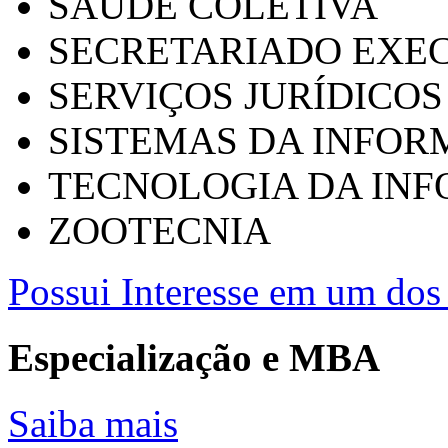
SAÚDE COLETIVA
SECRETARIADO EXEC
SERVIÇOS JURÍDICOS
SISTEMAS DA INFO
TECNOLOGIA DA IN
ZOOTECNIA
Possui Interesse em um dos 
Especialização e MBA
Saiba mais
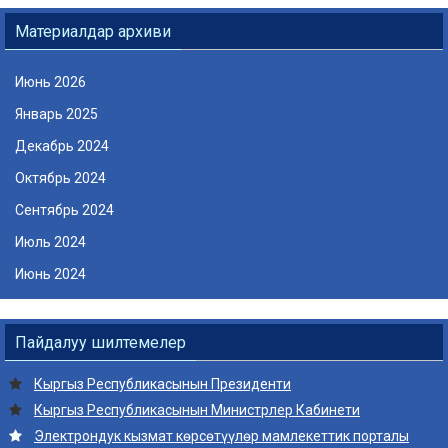
Материалдар архиви
Июнь 2026
Январь 2025
Декабрь 2024
Октябрь 2024
Сентябрь 2024
Июль 2024
Июнь 2024
Пайдалуу шилтемелер
Кыргыз Республикасынын Президенти
Кыргыз Республикасынын Министрлер Кабинети
Электрондук кызмат көрсөтүүлөр мамлекеттик порталы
+ + + + +
*What you need to do*
Return from the data every line that holds "Республикасынын".

*Output below*
Кыргыз Республикасынын Президенти
Кыргыз Республикасынын Министрлер Кабинети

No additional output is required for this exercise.